_What to produce_: Write the data below out again, unchanged.

_Record set_:
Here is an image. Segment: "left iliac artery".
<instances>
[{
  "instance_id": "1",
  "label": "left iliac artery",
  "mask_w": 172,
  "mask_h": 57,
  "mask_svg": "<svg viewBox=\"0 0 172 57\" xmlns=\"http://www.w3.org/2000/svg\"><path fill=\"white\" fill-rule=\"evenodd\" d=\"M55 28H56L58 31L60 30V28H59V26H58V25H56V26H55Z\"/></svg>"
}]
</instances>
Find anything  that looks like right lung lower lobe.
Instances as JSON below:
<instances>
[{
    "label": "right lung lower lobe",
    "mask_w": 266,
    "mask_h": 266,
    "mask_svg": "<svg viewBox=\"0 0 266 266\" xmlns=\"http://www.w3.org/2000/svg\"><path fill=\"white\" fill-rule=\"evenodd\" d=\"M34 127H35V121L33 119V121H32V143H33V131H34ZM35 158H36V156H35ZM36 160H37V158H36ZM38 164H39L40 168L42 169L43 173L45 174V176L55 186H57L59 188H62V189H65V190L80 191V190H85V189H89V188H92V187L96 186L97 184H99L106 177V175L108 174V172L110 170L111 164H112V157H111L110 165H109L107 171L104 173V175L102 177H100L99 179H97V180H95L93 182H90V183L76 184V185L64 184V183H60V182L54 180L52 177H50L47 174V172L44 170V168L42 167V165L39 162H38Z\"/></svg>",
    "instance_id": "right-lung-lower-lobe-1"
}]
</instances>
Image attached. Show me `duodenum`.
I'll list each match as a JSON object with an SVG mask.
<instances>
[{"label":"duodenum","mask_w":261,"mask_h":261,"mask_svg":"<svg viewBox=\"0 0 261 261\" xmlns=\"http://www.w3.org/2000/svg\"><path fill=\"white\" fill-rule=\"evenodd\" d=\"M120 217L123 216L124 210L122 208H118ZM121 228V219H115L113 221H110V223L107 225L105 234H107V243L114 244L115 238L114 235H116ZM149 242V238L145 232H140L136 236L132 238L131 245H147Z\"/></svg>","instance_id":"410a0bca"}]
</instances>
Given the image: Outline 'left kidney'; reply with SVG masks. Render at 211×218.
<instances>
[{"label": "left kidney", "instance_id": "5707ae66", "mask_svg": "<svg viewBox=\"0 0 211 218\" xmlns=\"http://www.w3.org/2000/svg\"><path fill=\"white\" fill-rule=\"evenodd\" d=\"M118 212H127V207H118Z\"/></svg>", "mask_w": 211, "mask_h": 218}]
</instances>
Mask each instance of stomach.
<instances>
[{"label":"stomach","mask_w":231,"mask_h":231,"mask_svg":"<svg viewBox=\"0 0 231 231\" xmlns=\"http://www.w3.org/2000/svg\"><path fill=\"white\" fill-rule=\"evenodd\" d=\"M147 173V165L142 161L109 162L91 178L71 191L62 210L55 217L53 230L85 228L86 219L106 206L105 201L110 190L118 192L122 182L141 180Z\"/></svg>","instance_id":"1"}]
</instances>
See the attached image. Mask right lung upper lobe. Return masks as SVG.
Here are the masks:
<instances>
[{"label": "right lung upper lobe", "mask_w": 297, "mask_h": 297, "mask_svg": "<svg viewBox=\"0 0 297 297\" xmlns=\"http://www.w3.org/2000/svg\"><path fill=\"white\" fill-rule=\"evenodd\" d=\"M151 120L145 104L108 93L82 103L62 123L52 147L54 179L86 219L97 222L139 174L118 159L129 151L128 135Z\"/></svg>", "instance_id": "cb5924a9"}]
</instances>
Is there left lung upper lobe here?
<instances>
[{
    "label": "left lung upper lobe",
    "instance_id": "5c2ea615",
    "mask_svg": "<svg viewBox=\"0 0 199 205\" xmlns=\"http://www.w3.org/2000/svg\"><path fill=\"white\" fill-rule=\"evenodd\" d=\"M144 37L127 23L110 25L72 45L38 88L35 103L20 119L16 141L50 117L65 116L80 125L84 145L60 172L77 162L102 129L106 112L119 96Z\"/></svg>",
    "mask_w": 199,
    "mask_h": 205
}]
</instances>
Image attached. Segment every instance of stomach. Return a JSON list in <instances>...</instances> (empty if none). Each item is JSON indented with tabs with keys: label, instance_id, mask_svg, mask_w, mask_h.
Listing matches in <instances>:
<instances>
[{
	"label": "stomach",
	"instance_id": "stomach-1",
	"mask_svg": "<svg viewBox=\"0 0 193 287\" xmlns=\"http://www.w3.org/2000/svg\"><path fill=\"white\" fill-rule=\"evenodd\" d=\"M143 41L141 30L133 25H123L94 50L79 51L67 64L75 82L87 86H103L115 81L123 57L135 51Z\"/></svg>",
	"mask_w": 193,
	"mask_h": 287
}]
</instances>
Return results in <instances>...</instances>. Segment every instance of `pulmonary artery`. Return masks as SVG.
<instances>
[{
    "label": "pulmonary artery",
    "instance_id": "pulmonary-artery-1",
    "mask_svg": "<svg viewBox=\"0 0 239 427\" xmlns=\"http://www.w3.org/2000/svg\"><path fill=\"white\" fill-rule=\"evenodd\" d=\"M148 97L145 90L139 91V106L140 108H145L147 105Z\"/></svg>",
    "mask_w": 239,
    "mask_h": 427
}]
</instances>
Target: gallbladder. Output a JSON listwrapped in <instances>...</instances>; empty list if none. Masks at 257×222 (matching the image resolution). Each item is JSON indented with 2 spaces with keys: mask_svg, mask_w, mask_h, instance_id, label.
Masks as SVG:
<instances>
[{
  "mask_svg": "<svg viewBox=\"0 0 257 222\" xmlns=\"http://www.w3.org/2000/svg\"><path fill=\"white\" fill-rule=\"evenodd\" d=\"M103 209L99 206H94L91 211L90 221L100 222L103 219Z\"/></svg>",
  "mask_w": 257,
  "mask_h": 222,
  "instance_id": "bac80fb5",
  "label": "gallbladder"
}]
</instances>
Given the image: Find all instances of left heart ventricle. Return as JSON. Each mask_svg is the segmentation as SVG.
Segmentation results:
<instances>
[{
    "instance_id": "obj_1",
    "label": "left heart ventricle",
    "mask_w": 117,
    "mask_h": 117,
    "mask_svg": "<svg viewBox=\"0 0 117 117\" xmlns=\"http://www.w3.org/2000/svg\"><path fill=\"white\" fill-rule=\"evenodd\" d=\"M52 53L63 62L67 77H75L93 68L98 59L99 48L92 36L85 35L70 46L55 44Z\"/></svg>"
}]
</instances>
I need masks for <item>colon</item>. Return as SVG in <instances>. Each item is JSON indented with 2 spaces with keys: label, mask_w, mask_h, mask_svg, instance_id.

_Result_:
Here is an image. Segment: "left iliac artery".
<instances>
[{
  "instance_id": "1",
  "label": "left iliac artery",
  "mask_w": 172,
  "mask_h": 57,
  "mask_svg": "<svg viewBox=\"0 0 172 57\" xmlns=\"http://www.w3.org/2000/svg\"><path fill=\"white\" fill-rule=\"evenodd\" d=\"M55 28H56L58 31L60 30V28H59V26H58V25H56V26H55Z\"/></svg>"
}]
</instances>
Find anything  that looks like right lung lower lobe.
Instances as JSON below:
<instances>
[{
    "label": "right lung lower lobe",
    "mask_w": 266,
    "mask_h": 266,
    "mask_svg": "<svg viewBox=\"0 0 266 266\" xmlns=\"http://www.w3.org/2000/svg\"><path fill=\"white\" fill-rule=\"evenodd\" d=\"M34 127H35V121L33 119V121H32V143H33V131H34ZM35 158H36V156H35ZM36 160H37V158H36ZM38 164H39L40 168L42 169L43 173L45 174V176L55 186H57L59 188H62V189H65V190L80 191V190H85V189H89V188H92V187L96 186L97 184H99L106 177V175L108 174V172L110 170L111 164H112V157H111L110 165H109L107 171L104 173V175L102 177H100L99 179H97V180H95L93 182H90V183L76 184V185L64 184V183H60V182L54 180L52 177H50L47 174V172L44 170V168L42 167V165L39 162H38Z\"/></svg>",
    "instance_id": "right-lung-lower-lobe-1"
}]
</instances>
Image attached. Show me `duodenum`.
I'll list each match as a JSON object with an SVG mask.
<instances>
[{"label":"duodenum","mask_w":261,"mask_h":261,"mask_svg":"<svg viewBox=\"0 0 261 261\" xmlns=\"http://www.w3.org/2000/svg\"><path fill=\"white\" fill-rule=\"evenodd\" d=\"M120 217L123 216L124 210L122 208H118ZM121 228V219H115L113 221H110V223L107 225L105 234H107V243L114 244L115 238L114 235H116ZM149 242V238L145 232H140L136 236L132 238L131 245H147Z\"/></svg>","instance_id":"410a0bca"}]
</instances>
Given the image: Outline 'left kidney'; reply with SVG masks. Render at 211×218.
<instances>
[{"label": "left kidney", "instance_id": "5707ae66", "mask_svg": "<svg viewBox=\"0 0 211 218\" xmlns=\"http://www.w3.org/2000/svg\"><path fill=\"white\" fill-rule=\"evenodd\" d=\"M118 212H127V207H118Z\"/></svg>", "mask_w": 211, "mask_h": 218}]
</instances>
Mask each instance of stomach.
<instances>
[{"label":"stomach","mask_w":231,"mask_h":231,"mask_svg":"<svg viewBox=\"0 0 231 231\" xmlns=\"http://www.w3.org/2000/svg\"><path fill=\"white\" fill-rule=\"evenodd\" d=\"M147 173V165L142 161L109 162L91 178L71 191L62 210L55 217L53 230L85 228L86 219L106 206L105 201L110 190L118 192L122 182L141 180Z\"/></svg>","instance_id":"1"}]
</instances>
See the attached image. Mask right lung upper lobe. Return masks as SVG.
Here are the masks:
<instances>
[{"label": "right lung upper lobe", "mask_w": 297, "mask_h": 297, "mask_svg": "<svg viewBox=\"0 0 297 297\" xmlns=\"http://www.w3.org/2000/svg\"><path fill=\"white\" fill-rule=\"evenodd\" d=\"M151 120L145 104L108 93L82 103L62 123L52 147L54 179L86 219L97 222L139 174L118 159L129 151L128 135Z\"/></svg>", "instance_id": "cb5924a9"}]
</instances>
Is there left lung upper lobe here?
<instances>
[{
    "label": "left lung upper lobe",
    "instance_id": "5c2ea615",
    "mask_svg": "<svg viewBox=\"0 0 199 205\" xmlns=\"http://www.w3.org/2000/svg\"><path fill=\"white\" fill-rule=\"evenodd\" d=\"M144 37L127 23L110 25L72 45L38 88L35 103L20 119L16 141L50 117L65 116L80 125L84 145L60 172L77 162L102 129L106 112L119 96Z\"/></svg>",
    "mask_w": 199,
    "mask_h": 205
}]
</instances>
Image attached. Segment every instance of stomach. Return a JSON list in <instances>...</instances> (empty if none). Each item is JSON indented with tabs with keys: label, instance_id, mask_svg, mask_w, mask_h.
Listing matches in <instances>:
<instances>
[{
	"label": "stomach",
	"instance_id": "stomach-1",
	"mask_svg": "<svg viewBox=\"0 0 193 287\" xmlns=\"http://www.w3.org/2000/svg\"><path fill=\"white\" fill-rule=\"evenodd\" d=\"M143 41L141 30L133 25H123L94 50L79 51L67 64L75 82L87 86H103L115 81L123 57L135 51Z\"/></svg>",
	"mask_w": 193,
	"mask_h": 287
}]
</instances>
Return results in <instances>...</instances>. Segment every instance of `pulmonary artery`. Return masks as SVG.
<instances>
[{
    "label": "pulmonary artery",
    "instance_id": "pulmonary-artery-1",
    "mask_svg": "<svg viewBox=\"0 0 239 427\" xmlns=\"http://www.w3.org/2000/svg\"><path fill=\"white\" fill-rule=\"evenodd\" d=\"M148 97L145 90L139 91V106L140 108H145L147 105Z\"/></svg>",
    "mask_w": 239,
    "mask_h": 427
}]
</instances>
Target: gallbladder. Output a JSON listwrapped in <instances>...</instances>; empty list if none. Masks at 257×222 (matching the image resolution). Each item is JSON indented with 2 spaces with keys: mask_svg, mask_w, mask_h, instance_id, label.
Masks as SVG:
<instances>
[{
  "mask_svg": "<svg viewBox=\"0 0 257 222\" xmlns=\"http://www.w3.org/2000/svg\"><path fill=\"white\" fill-rule=\"evenodd\" d=\"M103 209L99 206H94L91 211L90 221L100 222L103 219Z\"/></svg>",
  "mask_w": 257,
  "mask_h": 222,
  "instance_id": "bac80fb5",
  "label": "gallbladder"
}]
</instances>
Given the image: Find all instances of left heart ventricle. Return as JSON. Each mask_svg is the segmentation as SVG.
Segmentation results:
<instances>
[{
    "instance_id": "obj_1",
    "label": "left heart ventricle",
    "mask_w": 117,
    "mask_h": 117,
    "mask_svg": "<svg viewBox=\"0 0 117 117\" xmlns=\"http://www.w3.org/2000/svg\"><path fill=\"white\" fill-rule=\"evenodd\" d=\"M52 53L63 62L67 77H75L93 68L98 59L99 48L92 36L85 35L70 46L55 44Z\"/></svg>"
}]
</instances>
I need masks for <item>colon</item>. Return as SVG in <instances>. Each item is JSON indented with 2 spaces with keys: label, mask_w, mask_h, mask_svg, instance_id.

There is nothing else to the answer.